── INPUT DATA ──

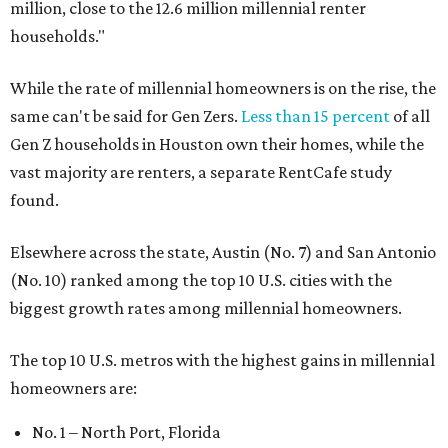
million, close to the 12.6 million millennial renter
households."
While the rate of millennial homeowners is on the rise, the
same can't be said for Gen Zers.
Less than 15 percent
of all
Gen Z households in Houston own their homes, while the
vast majority are renters, a separate RentCafe study
found.
Elsewhere across the state, Austin (No. 7) and San Antonio
(No. 10) ranked among the top 10 U.S. cities with the
biggest growth rates among millennial homeowners.
The top 10 U.S. metros with the highest gains in millennial
homeowners are:
No. 1 – North Port, Florida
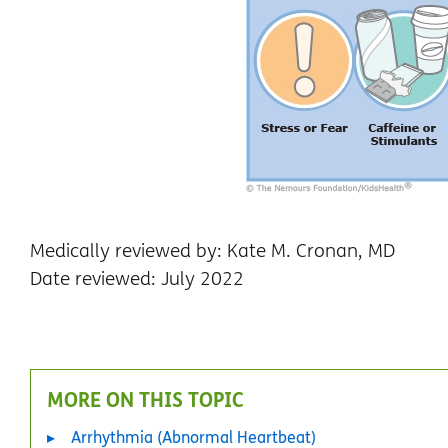
Medically reviewed by: Kate M. Cronan, MD
Date reviewed: July 2022
MORE ON THIS TOPIC
Arrhythmia (Abnormal Heartbeat)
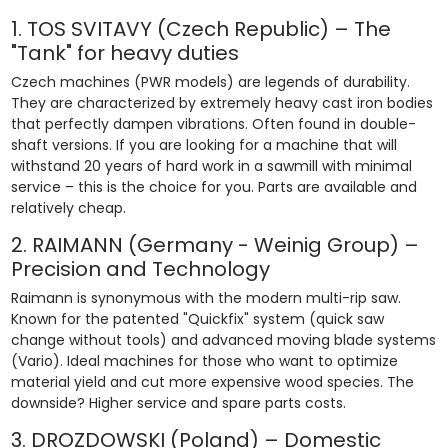
1. TOS SVITAVY (Czech Republic) – The
"Tank" for heavy duties
Czech machines (PWR models) are legends of durability.
They are characterized by extremely heavy cast iron bodies
that perfectly dampen vibrations. Often found in double-
shaft versions. If you are looking for a machine that will
withstand 20 years of hard work in a sawmill with minimal
service – this is the choice for you. Parts are available and
relatively cheap.
2. RAIMANN (Germany - Weinig Group) –
Precision and Technology
Raimann is synonymous with the modern multi-rip saw.
Known for the patented "Quickfix" system (quick saw
change without tools) and advanced moving blade systems
(Vario). Ideal machines for those who want to optimize
material yield and cut more expensive wood species. The
downside? Higher service and spare parts costs.
3. DROZDOWSKI (Poland) – Domestic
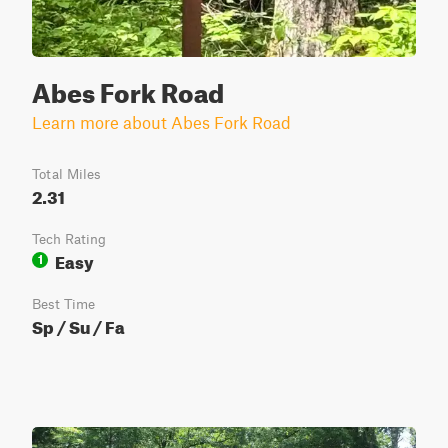
Abes Fork Road
Learn more about Abes Fork Road
Total Miles
2.31
Tech Rating
Easy
1
Best Time
Sp / Su / Fa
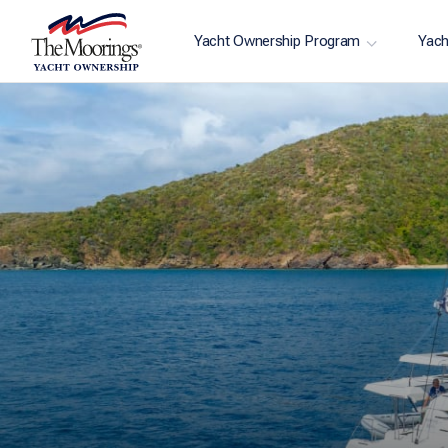
Yacht Ownership Program
Yach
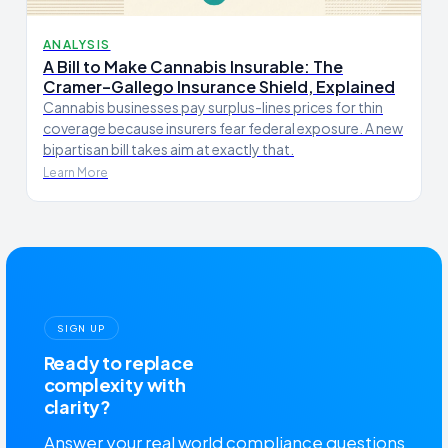
ANALYSIS
A Bill to Make Cannabis Insurable: The
Cramer–Gallego Insurance Shield, Explained
Cannabis businesses pay surplus-lines prices for thin
coverage because insurers fear federal exposure. A new
bipartisan bill takes aim at exactly that.
Learn More
SIGN UP
Ready to replace
complexity with
clarity?
Answer your real world compliance questions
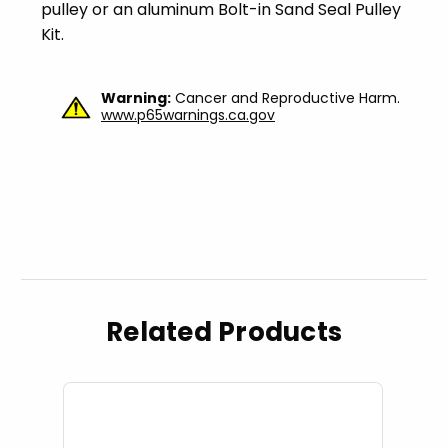
pulley or an aluminum Bolt-in Sand Seal Pulley
Kit.
Warning:
Cancer and Reproductive Harm.
www.p65warnings.ca.gov
Related Products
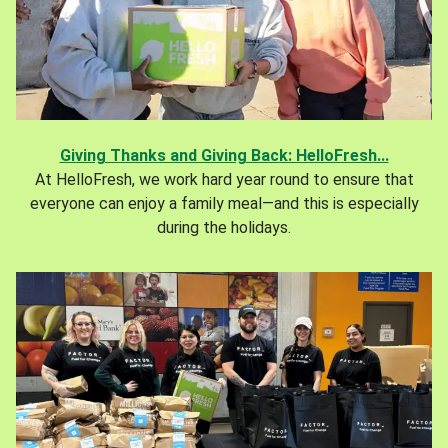
Giving Thanks and Giving Back: HelloFresh...
At HelloFresh, we work hard year round to ensure that
everyone can enjoy a family meal—and this is especially
during the holidays.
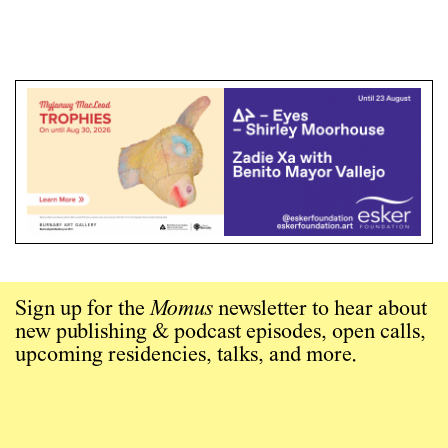
Sign up for the
Momus
newsletter to hear about
new publishing & podcast episodes, open calls,
upcoming residencies, talks, and more.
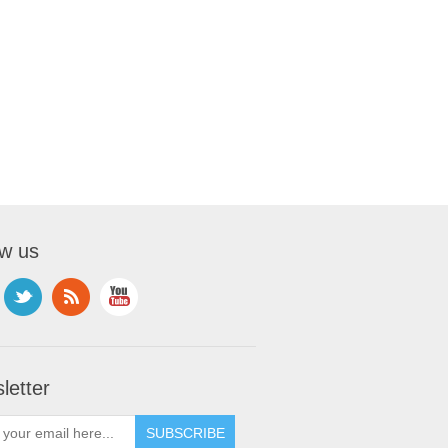
ow us
letter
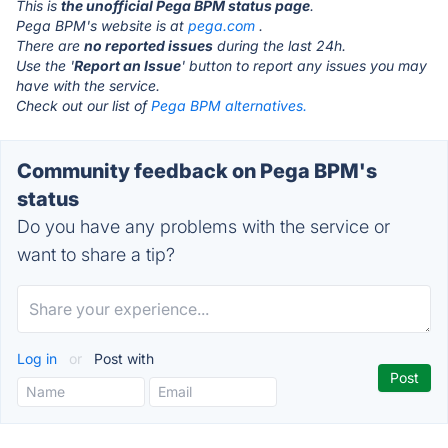
This is
the unofficial Pega BPM status page
.
Pega BPM's website is at
pega.com
.
There are
no reported issues
during the last 24h.
Use the '
Report an Issue
' button to report any issues you may
have with the service.
Check out our list of
Pega BPM alternatives.
Community feedback on Pega BPM's
status
Do you have any problems with the service or
want to share a tip?
Log in
or
Post with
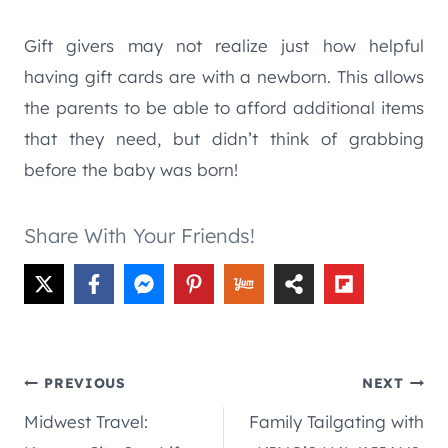
Gift givers may not realize just how helpful
having gift cards are with a newborn. This allows
the parents to be able to afford additional items
that they need, but didn’t think of grabbing
before the baby was born!
Share With Your Friends!
Post
PREVIOUS
NEXT
Midwest Travel:
Family Tailgating with
navigation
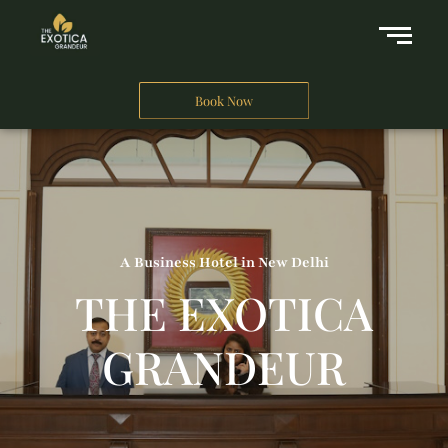
Book Now
A Business Hotel in New Delhi
THE EXOTICA
GRANDEUR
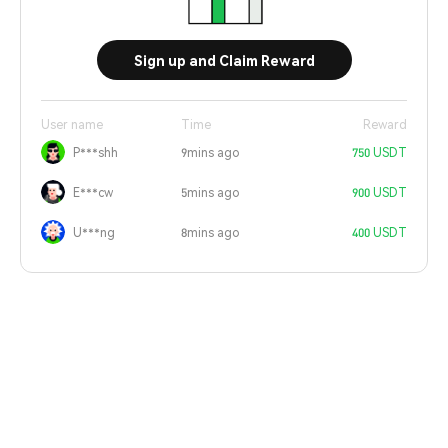
Sign up and Claim Reward
User name
Time
Reward
P***shh
9mins ago
750 USDT
E***cw
5mins ago
900 USDT
U***ng
8mins ago
400 USDT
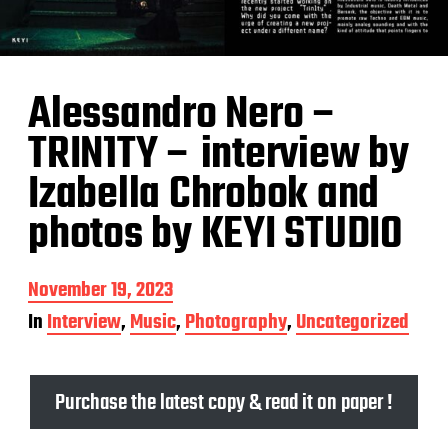
Alessandro Nero –
TRIN1TY – interview by
Izabella Chrobok and
photos by KEYI STUDIO
P
November 19, 2023
o
In
Interview
,
Music
,
Photography
,
Uncategorized
s
t
d
a
Purchase the latest copy & read it on paper !
t
e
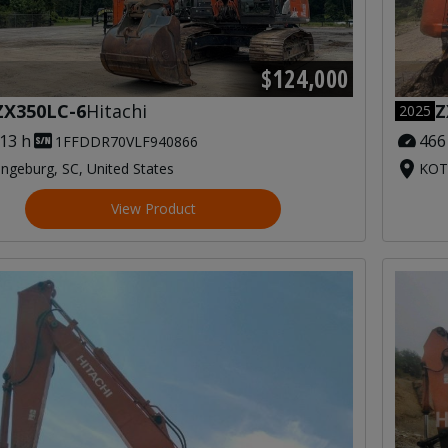
$124,000
Z
ZX350LC-6
Hitachi
2025
466
613 h
1FFDDR70VLF940866
KOT
ngeburg, SC, United States
View Product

───

EXERCISE DETAILS:
Please show every line of the entries above that contains the word "work".

YOUR SOLUTION:
withstand 20 years of hard work in a sawmill with minimal
At HelloFresh, we work hard year round to ensure that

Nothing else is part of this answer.